Reconstruction To What extent Did social Factors affect the Success, or failure of reconstruction?

Reconstruction is defined as the time period which took place immediately after the conclusion of the civil war, in which congress attempted to transform and reconstruct Southern society. The main goal of reconstruction was to gain constitutional and social equality for African-Americans. However, transforming former confederate slave owners to people accepting of equality for African-Americans proved difficult. So to what extent did these social factors affect the success or failure of the Reconstruction era? Social Factors in fact played a key role in the successes and failures of the reconstruction era, because African-Americans were able to vote, but they continued to be treated as not equal to Whites in Southern communities

One major success of reconstruction was the establishment of the right to vote for all men, even African-Americans. Although women were still not able to vote, this represented major progress for social equality for all African-Americans. White people were forced to accept the rights of African-Americans to participate in politics, and some began to actually hold political power.
"The Union as it was" By Thomas Nast. Despite the fact that African-Americans had been proclaimed free and equal under the law as Whites in the Emancipation Proclamation, and the 13th, 14th, and 15th amendments, many Whites still did not view African-Americans as equals. As this cartoon demonstrates, groups such as the White League and the Klu Klux Klan continued tormenting African-Americans. In his cartoon, Nast portrays that Reconstruction was a failure, because the social status and treatment of African-Americans in the south was just as bad as before the civil war.
"Congress-14th amendment 2nd section" By Edward Windsor Kemble. This cartoon represents the failure to strictly enforce the 14th amendment of the constitution, which states that No state shall "deprive any person of life liberty, or property, without due process of law; nor deny to any person within its jurisdiction the equal protection of the laws." In his cartoon, Kemble stipulates that congress has not done enough to actually enforce the 14th amendment. Congress's failure to enforce the amendment caused local laws in the South enforcing racial segregation and a "seperate but equal" policy known as Jim Crow laws. This cartoon highlights the main legacy of reconstruction: the failure to enforce the amendments passed after the war to make African-Americans and Whites equal politically and socially.

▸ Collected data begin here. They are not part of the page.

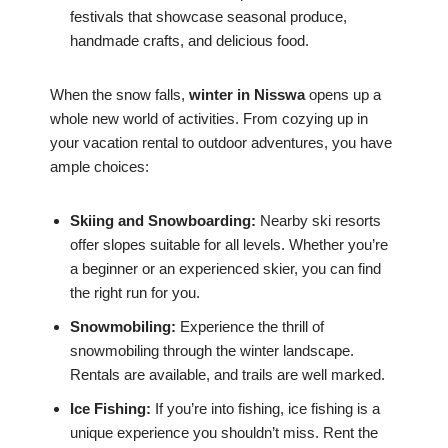
festivals that showcase seasonal produce,
handmade crafts, and delicious food.
When the snow falls,
winter in Nisswa
opens up a
whole new world of activities. From cozying up in
your vacation rental to outdoor adventures, you have
ample choices:
Skiing and Snowboarding:
Nearby ski resorts
offer slopes suitable for all levels. Whether you’re
a beginner or an experienced skier, you can find
the right run for you.
Snowmobiling:
Experience the thrill of
snowmobiling through the winter landscape.
Rentals are available, and trails are well marked.
Ice Fishing:
If you’re into fishing, ice fishing is a
unique experience you shouldn’t miss. Rent the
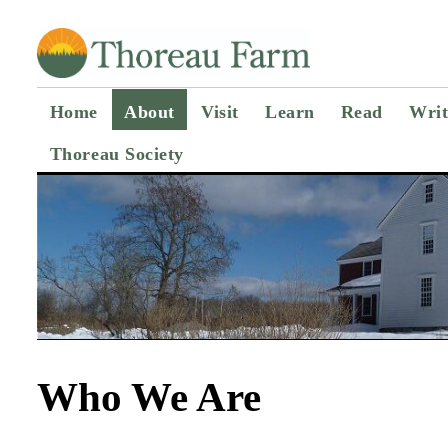
Home
About
Visit
Learn
Read
Writ
Thoreau Society
Who We Are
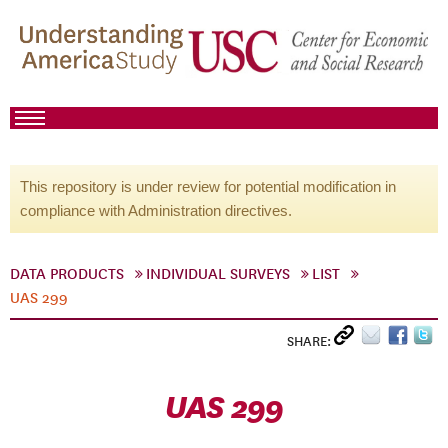
This repository is under review for potential modification in
compliance with Administration directives.
DATA PRODUCTS
INDIVIDUAL SURVEYS
LIST
UAS 299
SHARE:
UAS 299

Social Factors affected the success and failure of reconstruction because it's success was largely based on the acceptance of African-Americans by Southern Whites. The oftentimes unequal treatment of African-Americans can be compared to the treatment of African-Americans during the Civil Rights Movement in the 1960's. Although African-Americans were equal under the law and had the same political rights, they were not treated as equals by Whites in both time periods.